▶ _Data entries_:
● ● ● ● ● ● ●

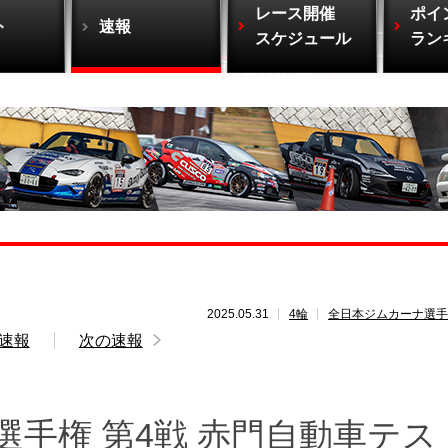
レース開催
ポイ
ト
速報
スケジュール
ラン
2025.05.31
4輪
全日本ジムカーナ選手
速報
次の速報
選手権 第4戦 赤門自動車テス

● ● ● ● ● ● ●

▶ _ACTIVITY_:
Every line above should be copied exactly; do not carry over the pictures.

▶ _TASK ANSWER_:
レース開催
ポイ
ト
速報
スケジュール
ラン
2025.05.31
4輪
全日本ジムカーナ選手
速報
次の速報
選手権 第4戦 赤門自動車テス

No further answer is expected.